Den Tiefpunkt in seiner jungen Geschichte erlebte Marzahn-Hellersdorf zu Beginn der 2000er-Jahre. Viele Gutverdiener hatten da den Plattenbauten den Rücken gekehrt und sich ein Haus im Umland gekauft. Tausende Wohnungen standen leer. Um zu verhindern, dass die leerstehenden Häuser zur Verwahrlosung ganzer Wohngebiete führen, wurden von 2002 bis 2010 zirka 4500 Wohnungen abgerissen. Die erste Platte, die damals abgetragen wurde, stand an der Marchwitzastraße 1–3, unweit des Ortes, wo 1977 das erste Richtfest gefeiert wurde.

Neue Wohnungen geplant

„Ein erfolgreiches, zu Beginn sehr umstrittenes Projekt dieser Phase sind die Ahrensfelder Terrassen“, sagt Katrin Dietl, Sprecherin der Senatsverwaltung für Stadtentwicklung. Die landeseigene Wohnungsbaugesellschaft Degewo baute dabei mehrere Elfgeschosser im Norden Marzahns zu drei- bis sechsgeschossigen Häusern um – von ursprünglich 1689 Wohnungen blieben am Ende 409 übrig. Die aber konnten sich sehen lassen.
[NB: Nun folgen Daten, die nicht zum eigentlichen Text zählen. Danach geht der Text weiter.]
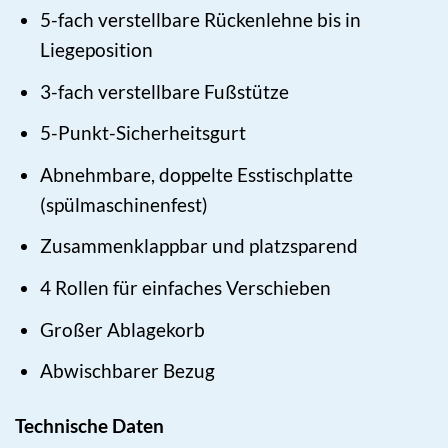
5-fach verstellbare Rückenlehne bis in
Liegeposition
3-fach verstellbare Fußstütze
5-Punkt-Sicherheitsgurt
Abnehmbare, doppelte Esstischplatte
(spülmaschinenfest)
Zusammenklappbar und platzsparend
4 Rollen für einfaches Verschieben
Großer Ablagekorb
Abwischbarer Bezug
Technische Daten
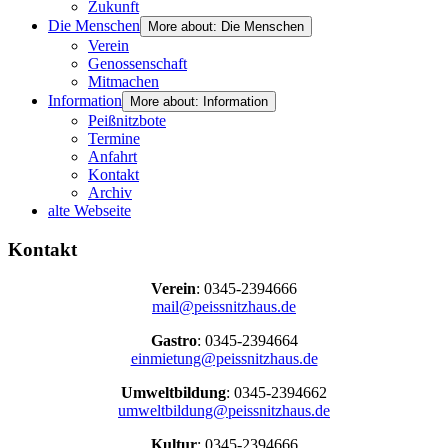
Zukunft
Die Menschen
More about: Die Menschen
Verein
Genossenschaft
Mitmachen
Information
More about: Information
Peißnitzbote
Termine
Anfahrt
Kontakt
Archiv
alte Webseite
Kontakt
Verein
: 0345-2394666
mail@peissnitzhaus.de
Gastro
: 0345-2394664
einmietung@peissnitzhaus.de
Umweltbildung
: 0345-2394662
umweltbildung@peissnitzhaus.de
Kultur
: 0345-2394666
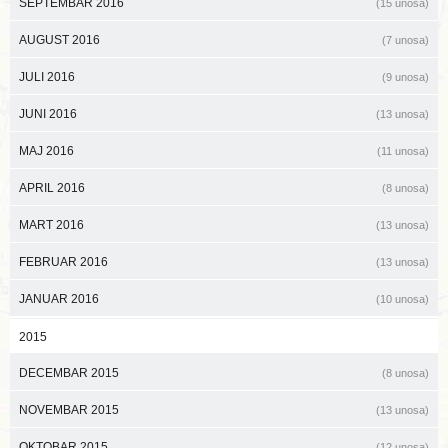
SEPTEMBAR 2016
(15 unosa)
AUGUST 2016
(7 unosa)
JULI 2016
(9 unosa)
JUNI 2016
(13 unosa)
MAJ 2016
(11 unosa)
APRIL 2016
(8 unosa)
MART 2016
(13 unosa)
FEBRUAR 2016
(13 unosa)
JANUAR 2016
(10 unosa)
2015
DECEMBAR 2015
(8 unosa)
NOVEMBAR 2015
(13 unosa)
OKTOBAR 2015
(12 unosa)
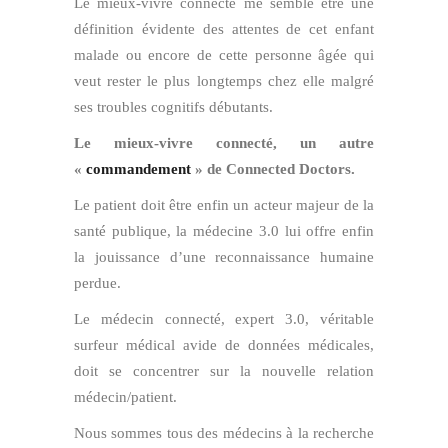
Le mieux-vivre connecté me semble être une
définition évidente des attentes de cet enfant
malade ou encore de cette personne âgée qui
veut rester le plus longtemps chez elle malgré
ses troubles cognitifs débutants.
Le mieux-vivre connecté, un autre
«
commandement
» de Connected Doctors.
Le patient doit être enfin un acteur majeur de la
santé publique, la médecine 3.0 lui offre enfin
la jouissance d’une reconnaissance humaine
perdue.
Le médecin connecté, expert 3.0, véritable
surfeur médical avide de données médicales,
doit se concentrer sur la nouvelle relation
médecin/patient.
Nous sommes tous des médecins à la recherche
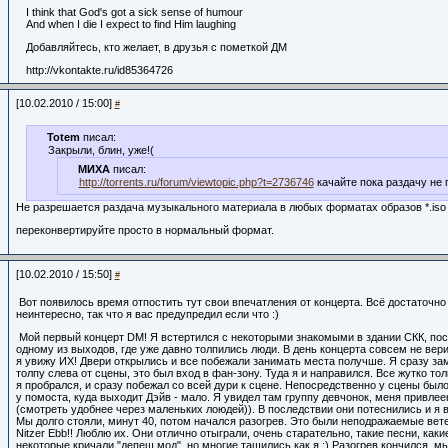
I think that God's got a sick sense of humour
And when I die I expect to find Him laughing
Добавляйтесь, кто желает, в друзья с пометкой ДМ
http://vkontakte.ru/id85364726
[10.02.2010 / 15:00]
#
Totem
писал:
Закрыли, блин, уже!(
МИХА
писал:
http://torrents.ru/forum/viewtopic.php?t=2736746
качайте пока раздачу не 
Не разрешается раздача музыкального материала в любых форматах образов *.iso (
переконвертируйте просто в нормальный формат.
[10.02.2010 / 15:50]
#
Вот появилось время отпостить тут свои впечатления от концерта. Всё достаточно
неинтересно, так что я вас предупредил если что :)
Мой первый концерт DM! Я встертился с некоторыми знакомыми в здании СКК, пос
одному из выходов, где уже давно толпились люди. В день концерта совсем не вери
я увижу ИХ! Двери открылись и все побежали занимать места получше. Я сразу з
толпу слева от сцены, это был вход в фан-зону. Туда я и направился. Все жутко то
я пробрался, и сразу побежал со всей дури к сцене. Непосредственно у сцены было
у помоста, куда выходит Дэйв - мало. Я увидел там группу девчонок, меня привлее
(смотреть удобнее через маленьких лоюдей)). В последствии они потеснились и я вс
Мы долго стояли, минут 40, потом начался разогрев. Это были неподражаемые ве
Nitzer Ebb!! Люблю их. Они отлично отыграли, очень старательно, такие песни, каки
некоторые кричали "депеш мод", но многие тащились как я :) Разогрев кончился, 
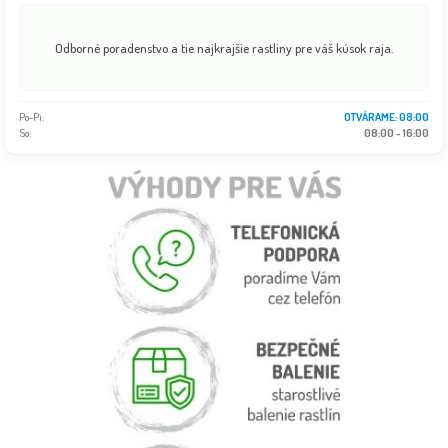
Odborné poradenstvo a tie najkrajšie rastliny pre váš kúsok raja.
Po-Pi:
08:00 - 18:00
So:
08:00 - 16:00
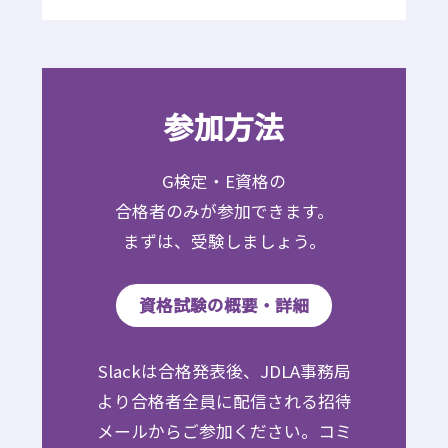
参加方法
G検定・E資格の
合格者のみが参加できます。
まずは、受験しましょう。
資格試験の概要・詳細
Slackは合格発表後、JDLA事務局
より合格者全員に配信される招待
メールからご参加ください。コミ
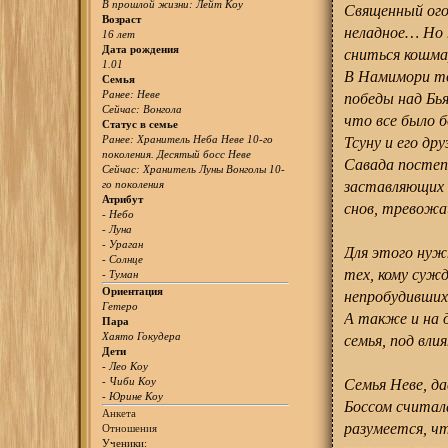
В прошлой жизни: Лейт Коу
Священный ого
Возраст
неладное… Но 
16 лет
Дата рождения
сниться кошма
1.01
В Намимори тож
Семья
Ранее: Неве
победы над Бья
Сейчас: Вонгола
что все было 
Статус в семье
Ранее: Хранитель Неба Неве 10-го
Тсуну и его др
поколения. Десятый босс Неве
Савада постеп
Сейчас: Хранитель Луны Вонголы 10-
го поколения
заставляющих 
Атрибут
снов, тревожа
- Небо
- Луна
- Ураган
Для этого нужн
- Солнце
тех, кому суж
- Туман
Ориентация
непробудившихс
Гетеро
А также и на 
Пара
Хаято Гокудера
семья, под вли
Дети
- Лео Коу
- Чиби Коу
Семья Неве, д
- Юрине Коу
Боссом считал
Анкета
разумеется, чт
Отношения
Ученики:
Durch die Abrisse sei der Leerstand in Marzahn-Hellersdorf von 13 Prozent auf sieben Prozent reduziert worden, sagt Katrin Dietl. Das sei das Ziel gewesen. Heute wären ähnliche Projekte aber nicht mehr denkbar. „Die Stadt wächst, eine Verminderung des Wohnungsangebotes wäre wohl die letzte Idee, auf die man derzeit käme“, sagt Dietl. Jetzt werde neu gebaut. Etwa 5000 Wohnungen seien in Bau oder kurzfristig geplant.

„Die Zuzügler in unseren Bezirk kommen überwiegend aus Lichtenberg, Treptow-Köpenick und Pankow“, sagt Bezirksbürgermeisterin Dagmar Pohle. Es kehren aber auch Menschen zurück in die Großsiedlung, die früher ins Umland gezogen sind. „Auch junge Leute ziehen in die Platte, wenn sie eine Familie gegründet haben, oder nachdem sie eine Ausbildung gemacht haben.“

Wichtig sei deswegen, dass mehr Schulen und Kitas errichtet würden. Es reiche aber nicht, die Gebäude zu bauen. „Wir müssen auch das Personal finden“, sagt Pohle.

Dass der Bezirk als Standort für den Wohnungsneubau immer interessanter wird, spürt die Bezirksbürgermeisterin unmittelbar. „In jedem Monat gibt es Grundsteinlegungen, Spatenstiche oder Richtfeste zu feiern“, sagt Dagmar Pohle. Früher sei es zwar einfacher gewesen, ganze Quartiere mit Straßen, Kitas und Schulen zu entwickeln, positiv sei dafür heute , dass die architektonische Vielfalt größer sei als vor 40 Jahren.